Start of Material supplied
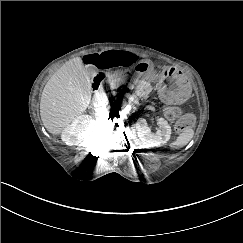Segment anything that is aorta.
<instances>
[{"label": "aorta", "instance_id": "1", "mask_svg": "<svg viewBox=\"0 0 243 243\" xmlns=\"http://www.w3.org/2000/svg\"><path fill=\"white\" fill-rule=\"evenodd\" d=\"M113 104H114V106L117 107V108H123V107H125L126 104H127V99H126V97L123 96V95H117V96H115L114 99H113Z\"/></svg>", "mask_w": 243, "mask_h": 243}]
</instances>
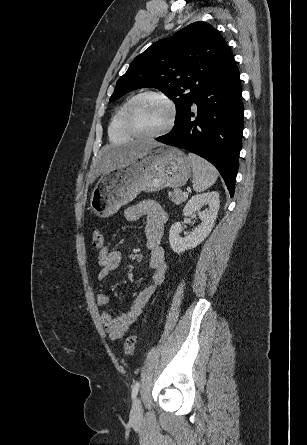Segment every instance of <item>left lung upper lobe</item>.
Returning <instances> with one entry per match:
<instances>
[{
  "label": "left lung upper lobe",
  "instance_id": "left-lung-upper-lobe-1",
  "mask_svg": "<svg viewBox=\"0 0 307 445\" xmlns=\"http://www.w3.org/2000/svg\"><path fill=\"white\" fill-rule=\"evenodd\" d=\"M232 59L231 50L213 26L194 22L138 55L117 81L110 101L134 89L158 88L174 101L176 124ZM187 89L190 92L184 93Z\"/></svg>",
  "mask_w": 307,
  "mask_h": 445
}]
</instances>
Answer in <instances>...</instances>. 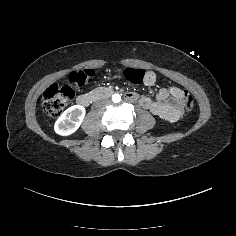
End of Material supplied
[What you will do]:
Each record above must be retyped exactly, minus its pictures.

[Exercise output]:
Segment anything that is aorta.
<instances>
[{"label": "aorta", "instance_id": "1", "mask_svg": "<svg viewBox=\"0 0 243 243\" xmlns=\"http://www.w3.org/2000/svg\"><path fill=\"white\" fill-rule=\"evenodd\" d=\"M113 104H114V106L117 107V108H123V107H125L126 104H127V99H126V97L123 96V95H117V96H115L114 99H113Z\"/></svg>", "mask_w": 243, "mask_h": 243}]
</instances>
Segment every instance of <item>left lung upper lobe</item>.
Returning <instances> with one entry per match:
<instances>
[{
  "label": "left lung upper lobe",
  "instance_id": "left-lung-upper-lobe-1",
  "mask_svg": "<svg viewBox=\"0 0 307 445\" xmlns=\"http://www.w3.org/2000/svg\"><path fill=\"white\" fill-rule=\"evenodd\" d=\"M232 59L231 50L213 26L194 22L138 55L117 81L110 101L134 89L158 88L174 101L176 124ZM187 89L190 92L184 93Z\"/></svg>",
  "mask_w": 307,
  "mask_h": 445
}]
</instances>
Answer in <instances>...</instances>. 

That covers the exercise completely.